**THE TASK**.
Show all lines from the records below in which the string "gamme" is present.

************

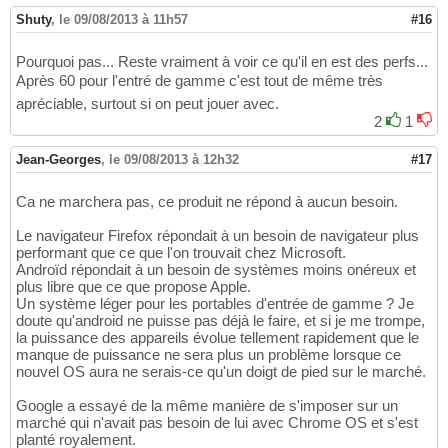
Shuty
,
le 09/08/2013 à 11h57
#16
Pourquoi pas... Reste vraiment à voir ce qu'il en est des perfs...
Après 60 pour l'entré de gamme c'est tout de même très
apréciable, surtout si on peut jouer avec.
2
1
Jean-Georges
,
le 09/08/2013 à 12h32
#17
Ca ne marchera pas, ce produit ne répond à aucun besoin.
Le navigateur Firefox répondait à un besoin de navigateur plus
performant que ce que l'on trouvait chez Microsoft.
Androïd répondait à un besoin de systèmes moins onéreux et
plus libre que ce que propose Apple.
Un système léger pour les portables d'entrée de gamme ? Je
doute qu'android ne puisse pas déjà le faire, et si je me trompe,
la puissance des appareils évolue tellement rapidement que le
manque de puissance ne sera plus un problème lorsque ce
nouvel OS aura ne serais-ce qu'un doigt de pied sur le marché.
Google a essayé de la même manière de s'imposer sur un
marché qui n'avait pas besoin de lui avec Chrome OS et s'est
planté royalement.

************

**EXERCISE OUTPUT**.
Après 60 pour l'entré de gamme c'est tout de même très
Un système léger pour les portables d'entrée de gamme ? Je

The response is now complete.